ラフテル
新しい冒険の旅が始まった。喜びの歌を歌いながら僕らは太陽の指す方角へと歩き始めた。僕らは兄と妹のように歩いていた。闇の中を進むように光の中を歩いていた。夢が見たかったらしい。美里がいうには僕と共に太陽の神様が拝みたかったらしい。美里は信心深い所があるからな。僕は一人山に登り、美里が頂上まで登ってくるのを待ちながら魔法瓶のお茶をコクリコリと静かに飲み、太陽がゆっくりと静かに登るのを一時間二時間と舞っていた。
みうさんを迎えに行かないか?めぐみ。と美里が言った。そうだね。と僕は言った。よろしく、みうさんがヒーラーとして頭の上に輪っかを載せてブッディストとして仲間に加わった。お釈迦さんの生まれ変わりと彼女は言った。僕らはともかくも三人で山に登ることんした。美里は休憩中に川へ水を汲みに行った。その後、皆でカレーを食べて、美里はドラクエをプレイしていた。みうはお水を飲みながら浜本さんと共に、美味しい六甲の水をコクリコクリと静かに瞑想するようにひっそりとこのメタセコイアのもと、いつしか僕らは四人となり、ひたすらただ山の静寂さをぐったりと疲れて木に凭れる僕をにこやかに笑いながら眺めながら、明日に希望を膨らませ、僕らはただ月を見ながら謡うような幻想を抱き、夢を視るのだった。
何かがおかしいと僕はハッと目が冷めた。ここはどこだ?何も視えない。やはり蜃気楼と月光とオーロラが混ざり合っていた眠る数旬前の夜模様はこかへと行ってしまったらしいぜ?いつしか傍らに眠るクリスヴィンヤードが囁いたのだった。あくまで彼は穏やかにとても美しい姿で眠りに就いていただけだったけれど。

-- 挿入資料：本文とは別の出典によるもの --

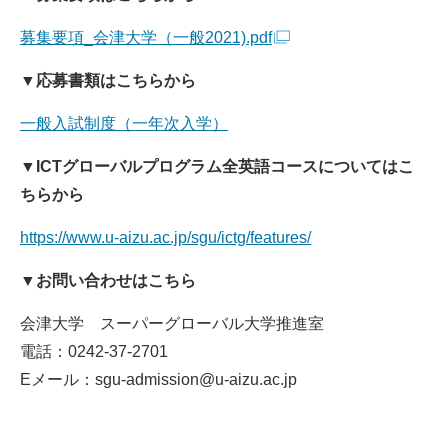
募集要項_会津大学（一般2021).pdf
▼応募書類はこちらから
一般入試制度（一年次入学）
▼ICTグローバルプログラム全英語コースについてはこ
ちらから
https://www.u-aizu.ac.jp/sgu/ictg/features/
▼お問い合わせはこちら
会津大学 スーパーグローバル大学推進室
電話：0242-37-2701
Eメール：sgu-admission@u-aizu.ac.jp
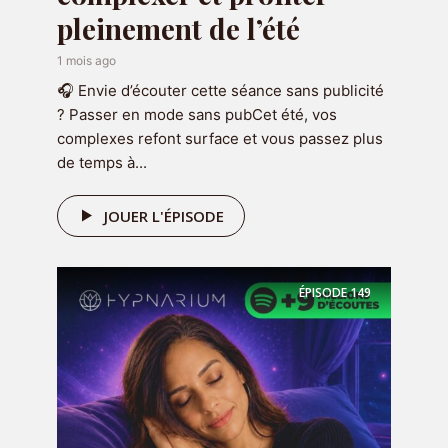
pleinement de l’été
1 mois ago
🎧 Envie d’écouter cette séance sans publicité
? Passer en mode sans pubCet été, vos
complexes refont surface et vous passez plus
Recevez 7 emails et audio d'hypnose
de temps à...
de 7 minutes pendant 7 jours pour
gagner confiance en vous
en cliquant
JOUER L'ÉPISODE
ci-dessous :
RECEVOIR LE CADEAU
ÉPISODE
149
Réserver une séance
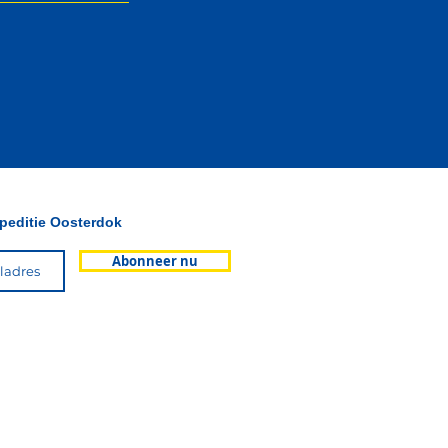
xpeditie Oosterdok
Abonneer nu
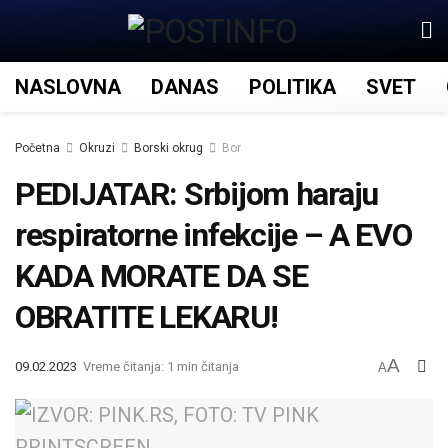
NASLOVNA
DANAS
POLITIKA
SVET
Početna
Okruzi
Borski okrug
Bor
PEDIJATAR: Srbijom haraju
respiratorne infekcije – A EVO
KADA MORATE DA SE
OBRATITE LEKARU!
A
09.02.2023
Vreme čitanja: 1 min čitanja
A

僕は眠った。そして歩いた。そして走った。僕は全然眠くなかった。何かが起きている。あのああちゃんが亡くなった時のようだ。何も視えない。まさか視界が?死海化している?夢なのかどうかさえ分からないのは163年ほど生きていて始めてだ。疲れを知らないみうが呻いている。まずい、これは龍が谷にいるだと?なんだここは、地球ではなくなっているのか・・・?まあくんが囁く。僕は動く必要があるみたいだ。これは、ただの幻想闘技場に過ぎないという幻想会が開かれていたようだ、この世の果てのラフテルで。